It is a good question, and I suppose it depends on what was the motivation for row groups in the first place (after all, we've always kind of be able to arbitrary nest, we just have (slightly) simpler way now).
For instance, if the goal is to make sure rows are collocated, having to do it with composite may not be very convenient, in particular if you wan to collocate rows across multiple CF. Of course it is always possible to redesign the model so that you use the same row key and use composite, but that could be really weird. To "solve" that last part, we could provide the row group API but encode it server side with composites.

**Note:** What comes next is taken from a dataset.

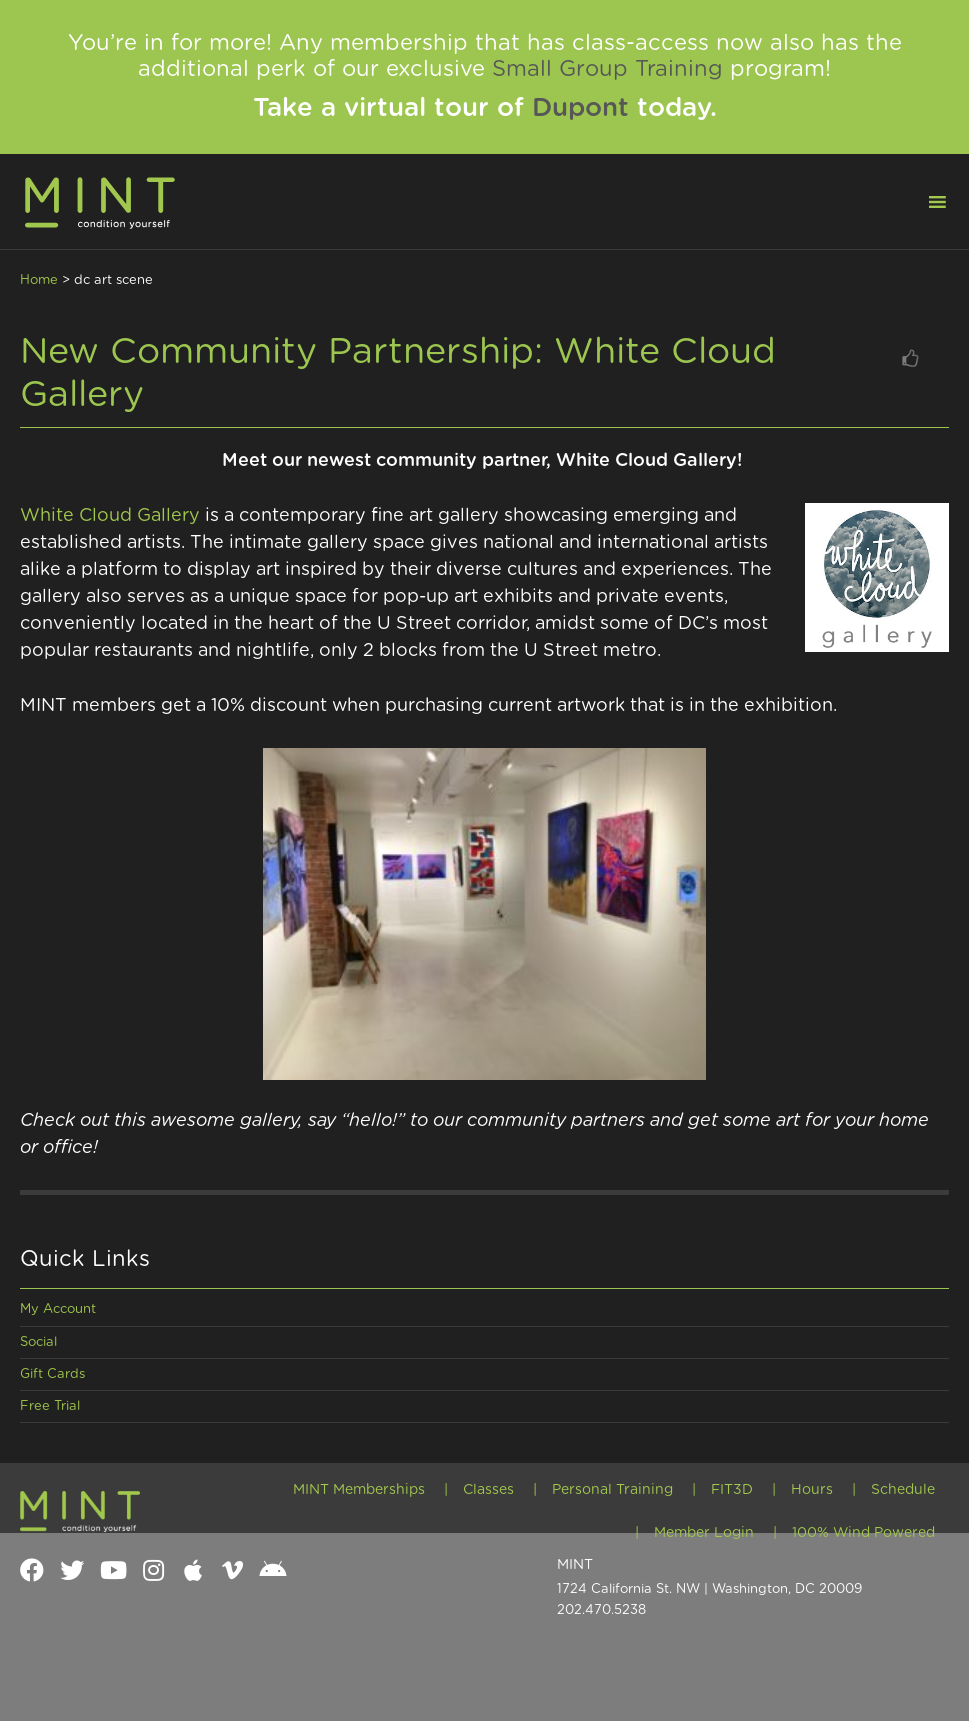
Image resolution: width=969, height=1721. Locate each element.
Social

However, I think we should be aware that pushing such encoding has limitation today:
- there is the same problem that encoding super columns with composite, i.e. we'd need range tombstones.
- rows have a number of subtle limitation that are fine, but may be a bit less fine if you start to push for collocating lots and lots of data under one row:
- There is the 2B columns limit
- If a row is > 2GB, it won't be mmapped
- compaction is slower on big rows
- performance can globally be less good on huge rows
- leveled compaction has at least one row per sstable. Goes a bit against fixed size sstables.

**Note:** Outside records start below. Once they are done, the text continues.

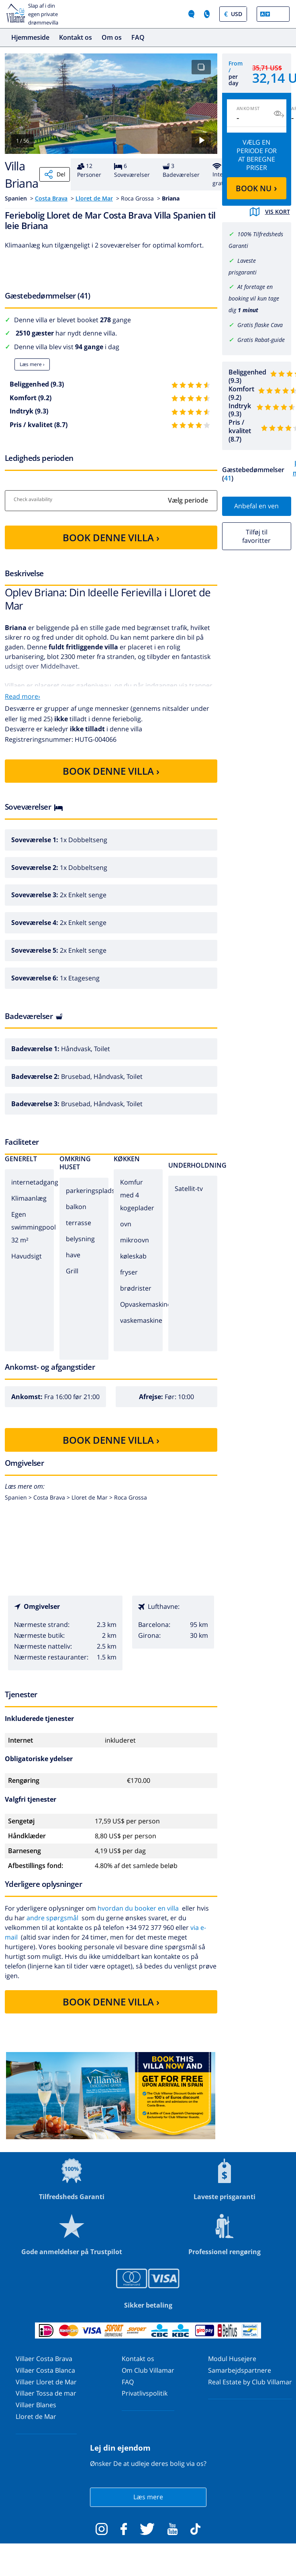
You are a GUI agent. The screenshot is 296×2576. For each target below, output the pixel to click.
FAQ (138, 37)
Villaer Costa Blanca (45, 2370)
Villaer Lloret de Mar (46, 2382)
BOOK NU (256, 187)
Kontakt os (75, 37)
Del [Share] (54, 174)
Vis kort (270, 212)
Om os (112, 37)
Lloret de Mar (94, 198)
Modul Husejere (232, 2358)
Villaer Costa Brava (44, 2358)
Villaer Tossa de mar (46, 2393)
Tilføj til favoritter (256, 536)
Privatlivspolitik (144, 2393)
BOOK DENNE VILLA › (111, 537)
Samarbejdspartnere (239, 2370)
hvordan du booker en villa (138, 1908)
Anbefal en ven (256, 505)
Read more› (22, 696)
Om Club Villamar (148, 2370)
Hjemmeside (30, 37)
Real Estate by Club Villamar (250, 2382)
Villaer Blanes (36, 2404)
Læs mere (148, 2496)
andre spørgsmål (52, 1917)
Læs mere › (32, 364)
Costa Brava (51, 198)
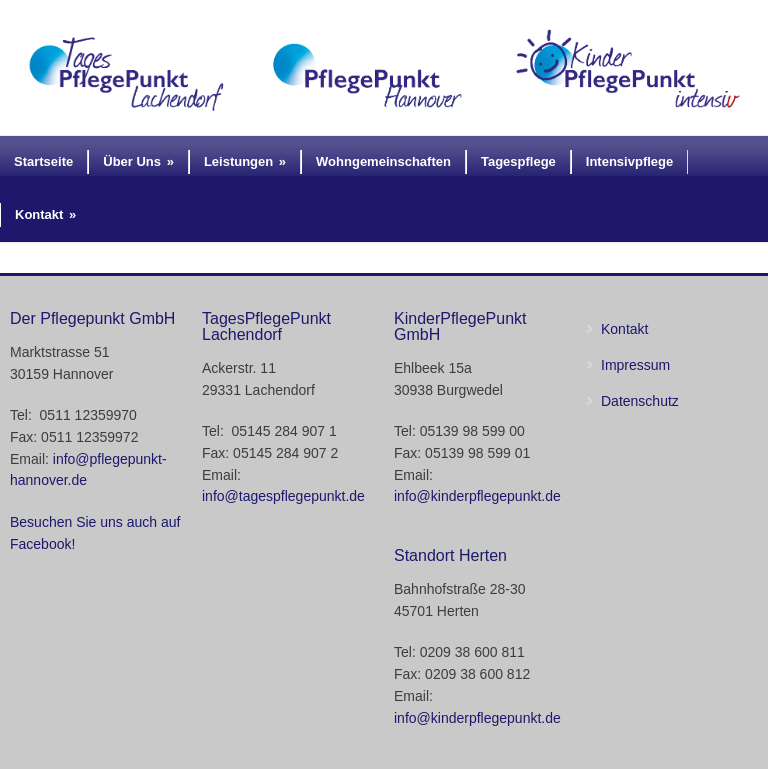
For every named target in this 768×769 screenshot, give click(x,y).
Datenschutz (640, 401)
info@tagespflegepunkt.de (283, 496)
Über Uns (138, 161)
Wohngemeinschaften (383, 161)
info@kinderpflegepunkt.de (477, 496)
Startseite (43, 161)
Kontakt (45, 214)
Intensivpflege (629, 161)
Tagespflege (518, 161)
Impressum (635, 365)
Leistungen (245, 161)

Don't get me wrong, for most case, this is probably fine and we likely want to improve on all of this, but those are still obstacle to co-locating large amount of data under the same row
Now maybe pushing the co-location of data is not a good idea for a distributed store (it obviously raise the question of load balancing in particular), but there is case where careful co-location is paramount to the best performance so giving a good tool for that could have value.
Doing row groups 'natively' would avoids the gotcha above but note that it has at least one drawback: if/once we do
CASSANDRA-2893, isolation for row group encoded with composite type would be a given, with 'native' row group we would have to work a bit.
So overall, I think row group could have an interest API wise, making for a number of more natural modeling. And if we think this is indeed useful, I kind of think doing it natively could be less headache than an encoding with composites overall.